Redox Remodeling Allows and Controls B-Cell Activation and Differentiation

During their differentiation to antibody-secreting plasma cells, B lymphocytes undergo dramatic changes in metabolism, structure, and function. Here we show that this transition entails extensive intra-and extracellular redox changes. Lipopolysaccharide (LPS)-driven activation and differentiation of naive murine B splenocytes is paralleled by increased production of reactive oxygen species (ROS) from different sources, followed by a strong antioxidant response. This response includes upregulation of thioredoxin and of the cystine transporter xCT, and increased production and extracellular release of nonprotein thiols, mainly glutathione (GSH) and cysteine. Although ROS levels are higher in late-differentiating B cells, an early oxidative step is likely required to start the differentiation program, because inhibition of NADPH oxidase-dependent early ROS production impairs B-cell activation and differentiation.

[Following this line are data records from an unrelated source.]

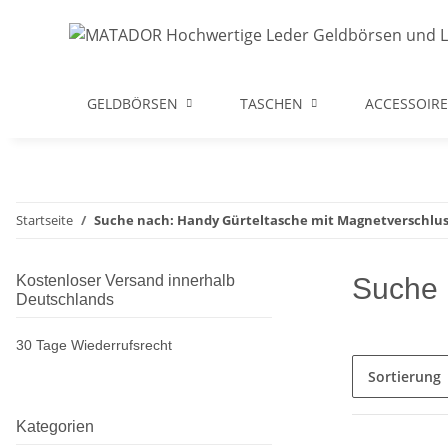
GELDBÖRSEN
TASCHEN
ACCESSOIRE
Startseite
Suche nach: Handy Gürteltasche mit Magnetverschlus
Kostenloser Versand innerhalb
Suche 
Deutschlands
30 Tage Wiederrufsrecht
Sortierung
Kategorien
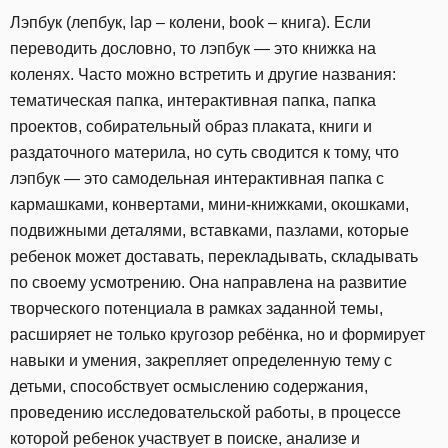
Лэпбук (лепбук, lap – колени, book – книга). Если
переводить дословно, то лэпбук — это книжка на
коленях. Часто можно встретить и другие названия:
тематическая папка, интерактивная папка, папка
проектов, собирательный образ плаката, книги и
раздаточного материла, но суть сводится к тому, что
лэпбук — это самодельная интерактивная папка с
кармашками, конвертами, мини-книжками, окошками,
подвижными деталями, вставками, пазлами, которые
ребенок может доставать, перекладывать, складывать
по своему усмотрению. Она направлена на развитие
творческого потенциала в рамках заданной темы,
расширяет не только кругозор ребёнка, но и формирует
навыки и умения, закрепляет определенную тему с
детьми, способствует осмыслению содержания,
проведению исследовательской работы, в процессе
которой ребенок участвует в поиске, анализе и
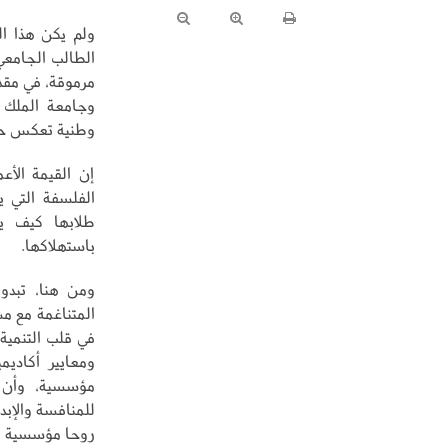
ولم يكن هذا ا
الطالب الجامعي
مرموقة، في مقد
وجامعة الملك 
وطنية تعكس حيو
إن القيمة الأع
الفلسفة التي ي
طلابها كيف ي
باستهلاكها.
ومن هنا، تبدو 
في قلب التنمية
ومعايير أكاديم
مؤسسية، وأن ا
للمنافسة والإب
روحا مؤسسية نا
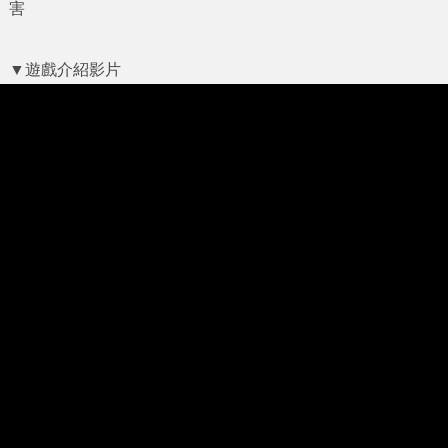
害
▼遊戲介紹影片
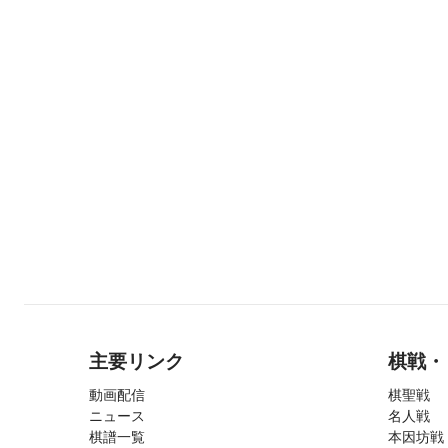
主要リンク
棋戦・
動画配信
棋聖戦
ニュース
名人戦
棋譜一覧
本因坊戦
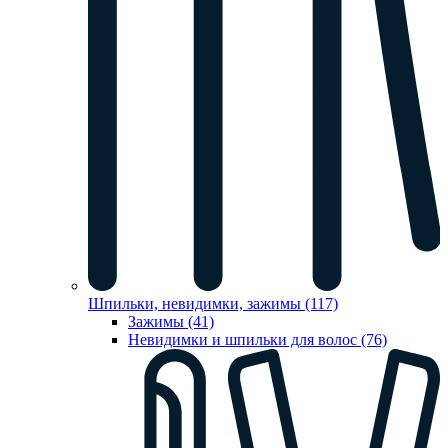
Шпильки, невидимки, зажимы (117)
Зажимы (41)
Невидимки и шпильки для волос (76)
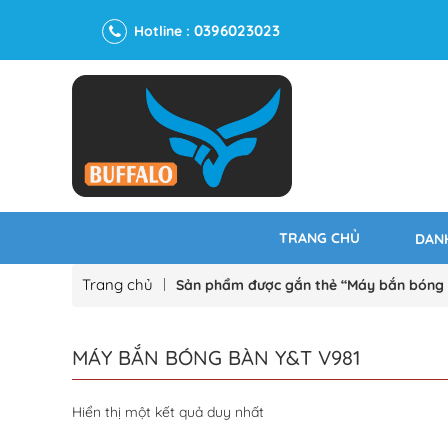
0396023023
Hotline :
TRANG CHỦ
DAN
Trang chủ
Sản phẩm được gắn thẻ “Máy bắn bóng 
MÁY BẮN BÓNG BÀN Y&T V981
Hiển thị một kết quả duy nhất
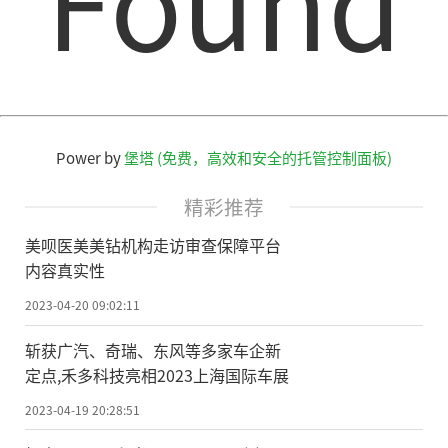
Power by
堡塔 (免费，高效和安全的托管控制面板)
精彩推荐
美呗医美美钻机构走访审查保障平台
内容真实性
2023-04-20 09:02:11
斩获广汽、奇瑞、东风等多家车企新
定点,禾多科技亮相2023上海国际车展
2023-04-19 20:28:51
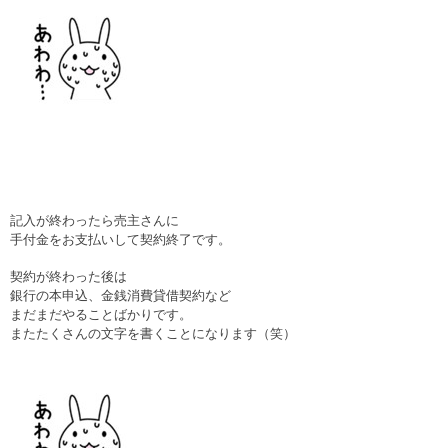
記入が終わったら売主さんに
手付金をお支払いして契約終了です。
契約が終わった後は
銀行の本申込、金銭消費貸借契約など
まだまだやることばかりです。
またたくさんの文字を書くことになります（笑）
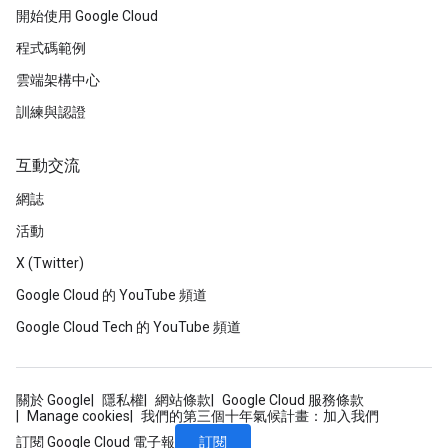
開始使用 Google Cloud
程式碼範例
雲端架構中心
訓練與認證
互動交流
網誌
活動
X (Twitter)
Google Cloud 的 YouTube 頻道
Google Cloud Tech 的 YouTube 頻道
關於 Google
隱私權
網站條款
Google Cloud 服務條款
Manage cookies
我們的第三個十年氣候計畫：加入我們
訂閱
訂閱 Google Cloud 電子報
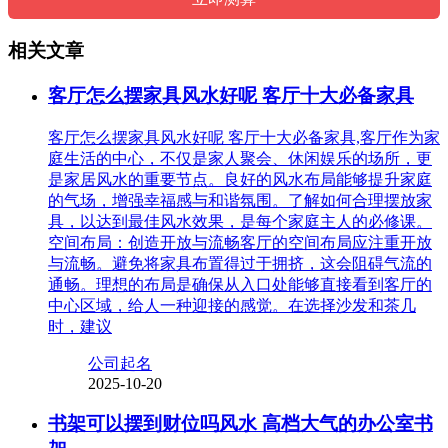
相关文章
客厅怎么摆家具风水好呢 客厅十大必备家具
客厅怎么摆家具风水好呢 客厅十大必备家具,客厅作为家
庭生活的中心，不仅是家人聚会、休闲娱乐的场所，更
是家居风水的重要节点。良好的风水布局能够提升家庭
的气场，增强幸福感与和谐氛围。了解如何合理摆放家
具，以达到最佳风水效果，是每个家庭主人的必修课。
空间布局：创造开放与流畅客厅的空间布局应注重开放
与流畅。避免将家具布置得过于拥挤，这会阻碍气流的
通畅。理想的布局是确保从入口处能够直接看到客厅的
中心区域，给人一种迎接的感觉。在选择沙发和茶几
时，建议
公司起名
2025-10-20
书架可以摆到财位吗风水 高档大气的办公室书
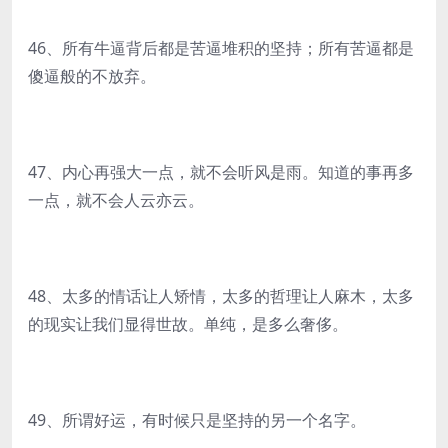
46、所有牛逼背后都是苦逼堆积的坚持；所有苦逼都是
傻逼般的不放弃。
47、内心再强大一点，就不会听风是雨。知道的事再多
一点，就不会人云亦云。
48、太多的情话让人矫情，太多的哲理让人麻木，太多
的现实让我们显得世故。单纯，是多么奢侈。
49、所谓好运，有时候只是坚持的另一个名字。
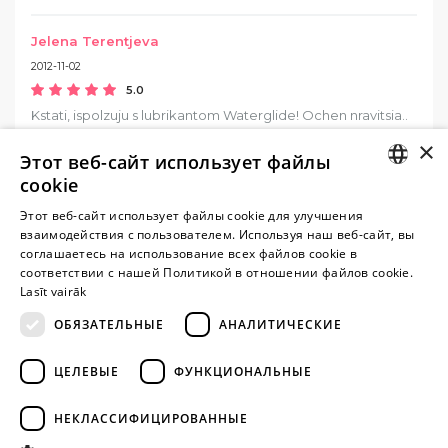
Jelena Terentjeva
2012-11-02
5.0
Kstati, ispolzuju s lubrikantom Waterglide! Ochen nravitsia..
tak skolzko :)
×
Этот веб-сайт использует файлы
cookie
Jelena Terentjeva
LATVIAN
2012-11-02
Этот веб-сайт использует файлы cookie для улучшения
взаимодействия с пользователем. Используя наш веб-сайт, вы
5.0
RUSSIAN
соглашаетесь на использование всех файлов cookie в
Eto prosto chiudo!!! Upakovka oboldennaja, a kakije
соответствии с нашей Политикой в ​​отношении файлов cookie.
oshiushenija! Vy by ETO videli!
Lasīt vairāk
ОБЯЗАТЕЛЬНЫЕ
АНАЛИТИЧЕСКИЕ
ЦЕЛЕВЫЕ
ФУНКЦИОНАЛЬНЫЕ
Внимание! Yesyes.lv содержит откровенную сексуальную
информацию и изо.
НЕКЛАССИФИЦИРОВАННЫЕ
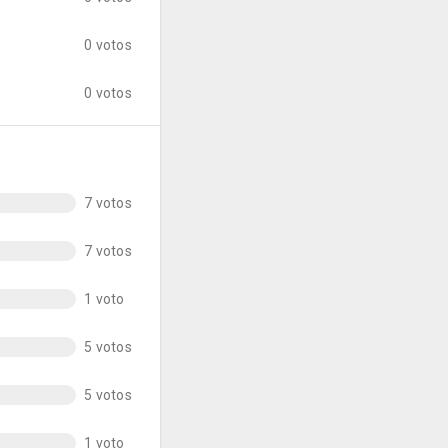
0 votos
0 votos
7 votos
7 votos
1 voto
5 votos
5 votos
1 voto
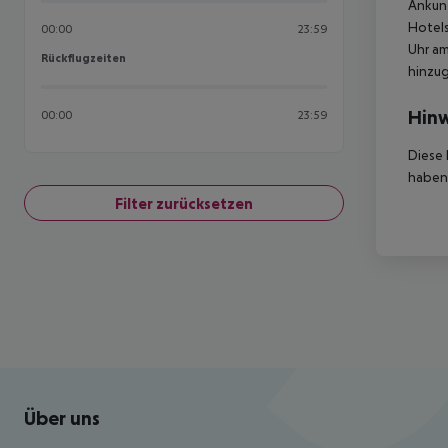
Ankunf
Hotels
00:00
23:59
Uhr am
Rückflugzeiten
Rückflugzeiten
hinzu
Hinw
00:00
23:59
Diese 
haben,
Filter zurücksetzen
Footer
Footer navigation
Über uns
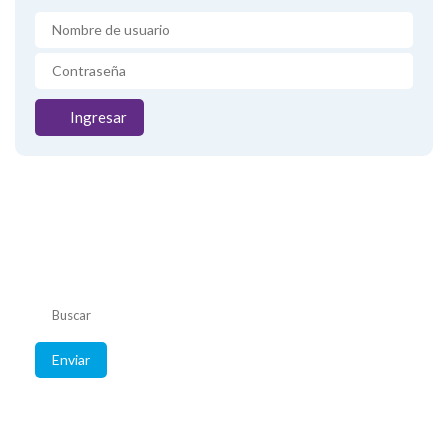
Ingresar
Listado de
convenios
Consulte coberturas
de su obra social.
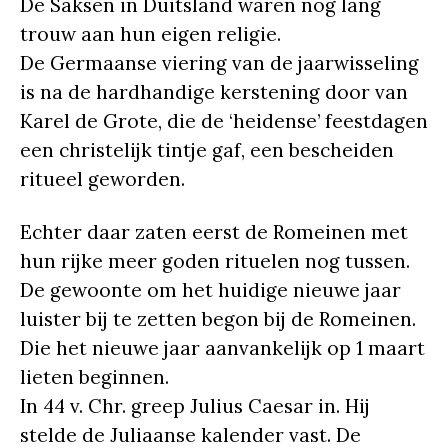
De Saksen in Duitsland waren nog lang
trouw aan hun eigen religie.
De Germaanse viering van de jaarwisseling
is na de hardhandige kerstening door van
Karel de Grote, die de ‘heidense’ feestdagen
een christelijk tintje gaf, een bescheiden
ritueel geworden.
Echter daar zaten eerst de Romeinen met
hun rijke meer goden rituelen nog tussen.
De gewoonte om het huidige nieuwe jaar
luister bij te zetten begon bij de Romeinen.
Die het nieuwe jaar aanvankelijk op 1 maart
lieten beginnen.
In 44 v. Chr. greep Julius Caesar in. Hij
stelde de Juliaanse kalender vast. De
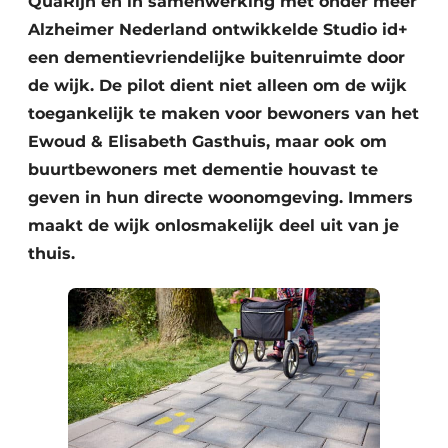
QuaRijn en in samenwerking met onder meer
Alzheimer Nederland ontwikkelde Studio id+
een dementievriendelijke buitenruimte door
de wijk. De pilot dient niet alleen om de wijk
toegankelijk te maken voor bewoners van het
Ewoud & Elisabeth Gasthuis, maar ook om
buurtbewoners met dementie houvast te
geven in hun directe woonomgeving. Immers
maakt de wijk onlosmakelijk deel uit van je
thuis.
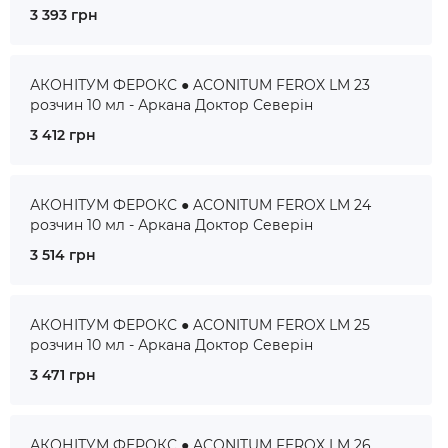
3 393 грн
АКОНІТУМ ФЕРОКС ● ACONITUM FEROX LM 23
розчин 10 мл - Аркана Доктор Северін
3 412 грн
АКОНІТУМ ФЕРОКС ● ACONITUM FEROX LM 24
розчин 10 мл - Аркана Доктор Северін
3 514 грн
АКОНІТУМ ФЕРОКС ● ACONITUM FEROX LM 25
розчин 10 мл - Аркана Доктор Северін
3 471 грн
АКОНІТУМ ФЕРОКС ● ACONITUM FEROX LM 26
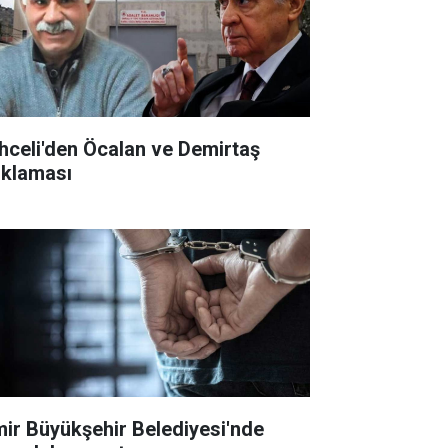
hceli'den Öcalan ve Demirtaş
ıklaması
mir Büyükşehir Belediyesi'nde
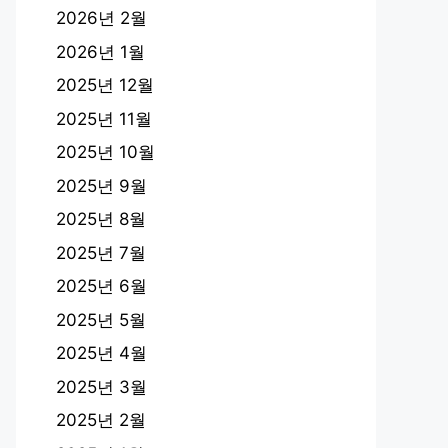
2026년 2월
2026년 1월
2025년 12월
2025년 11월
2025년 10월
2025년 9월
2025년 8월
2025년 7월
2025년 6월
2025년 5월
2025년 4월
2025년 3월
2025년 2월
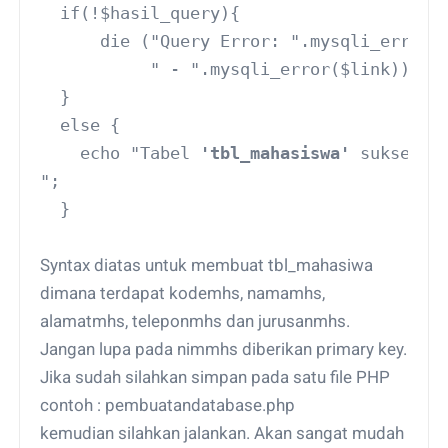
  if(!$hasil_query){
      die ("Query Error: ".mysqli_errno(
           " - ".mysqli_error($link));
  }
  else {
    echo "Tabel 
'tbl_mahasiswa'
 sukses d
";
  }
Syntax diatas untuk membuat tbl_mahasiwa
dimana terdapat kodemhs, namamhs,
alamatmhs, teleponmhs dan jurusanmhs.
Jangan lupa pada nimmhs diberikan primary key.
Jika sudah silahkan simpan pada satu file PHP
contoh : pembuatandatabase.php
kemudian silahkan jalankan. Akan sangat mudah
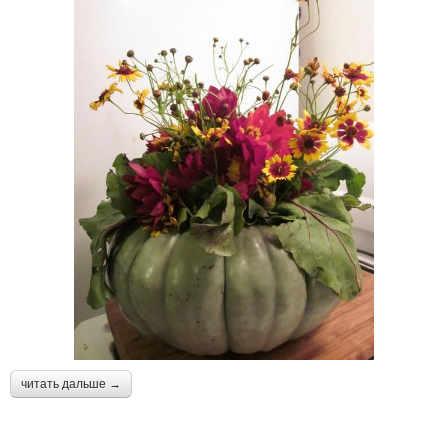
читать дальше →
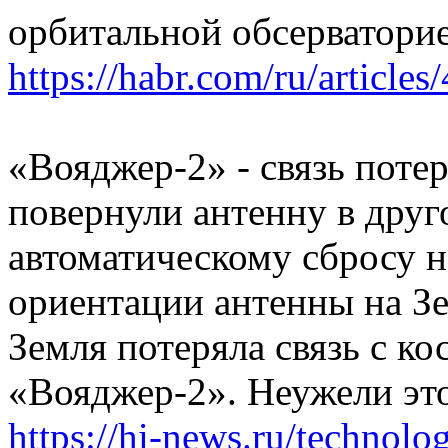
орбитальной обсерваторие
https://habr.com/ru/articles
«Вояджер-2» - связь потер
повернули антенну в друг
автоматическому сбросу н
ориентации антенны на Зе
Земля потеряла связь с к
«Вояджер-2». Неужели это
https://hi-news.ru/technolo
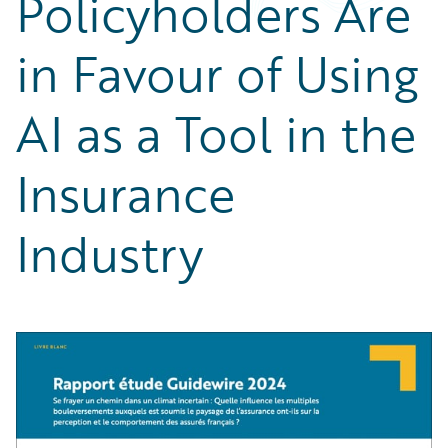
Policyholders Are
in Favour of Using
AI as a Tool in the
Insurance
Industry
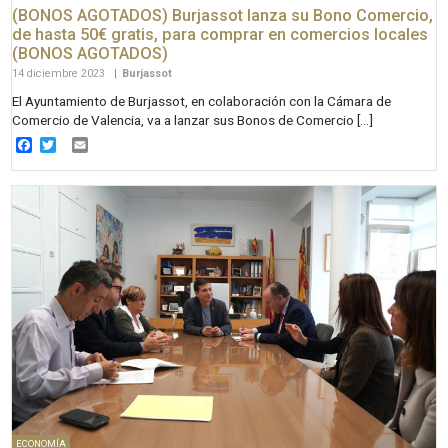
(BONOS AGOTADOS) Burjassot lanza su Bono Comercio,
de hasta 50€ gratis, para comprar en comercios locales
(BONOS AGOTADOS)
14 diciembre 2023
|
Burjassot
El Ayuntamiento de Burjassot, en colaboración con la Cámara de
Comercio de Valencia, va a lanzar sus Bonos de Comercio […]
Facebook
Twitter
Email
ECONOMÍA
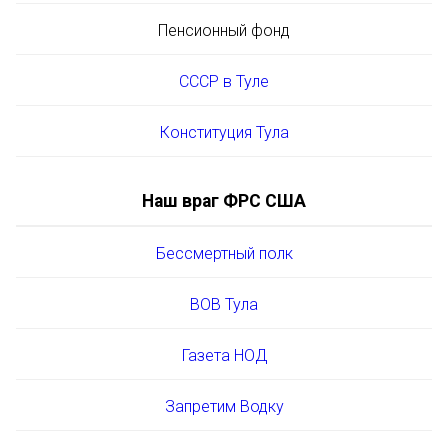
Пенсионный фонд
СССР в Туле
Конституция Тула
Наш враг ФРС США
Бессмертный полк
ВОВ Тула
Газета НОД
Запретим Водку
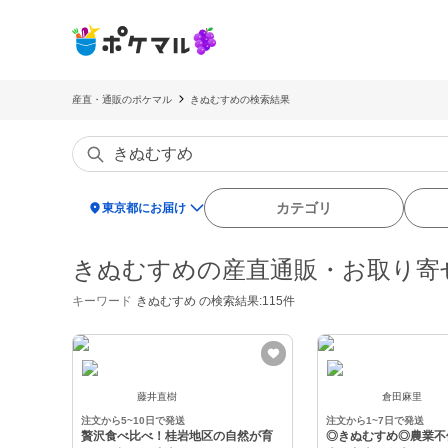
産直・通販のポケマル
きぬむすめの検索結果
location_on
カテゴリ
東京都にお届け
きぬむすめの産直通販・お取り寄
キーワード
きぬむすめ
の検索結果:115件
藤井直樹
倉田麻里
注文から5~10日で発送
注文から1~7日で発送
贅沢食べ比べ！桂岩地区の自然が育
◎きぬむすめ◎農業不使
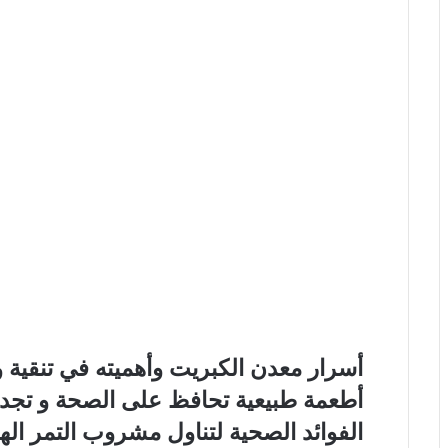
أسرار معدن الكبريت وأهميته في تنقية
أطعمة طبيعية تحافظ على الصحة و تجد
الفوائد الصحية لتناول مشروب التمر ا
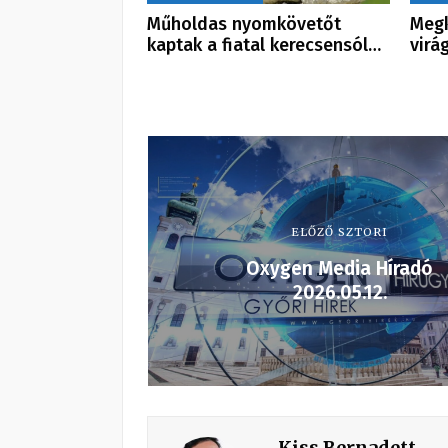
Műholdas nyomkövetőt
Megk
kaptak a fiatal kerecsensól…
virá
ELŐZŐ SZTORI
Oxygen Media Híradó
2026.05.12.
Kiss Bernadett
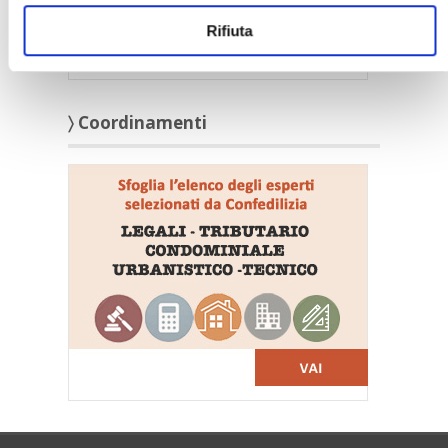
Rifiuta
〉 Coordinamenti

Addition of reducing agents such as 2-ME results in increased IgM secretion per cell, suggesting that the antioxidant response not only is aimed at restoring the redox homeostasis but also plays a functional role. A highly reduced environment coincident with the presence of large ROS-producing cells is observed in histologic sections of spleens from immunized mice, indicating that the redox modifications observed in LPS-induced B-cell differentiation in vitro occur also in vivo during physiologic immune responses. Antioxid. Redox Signal. 13, 1145-1155.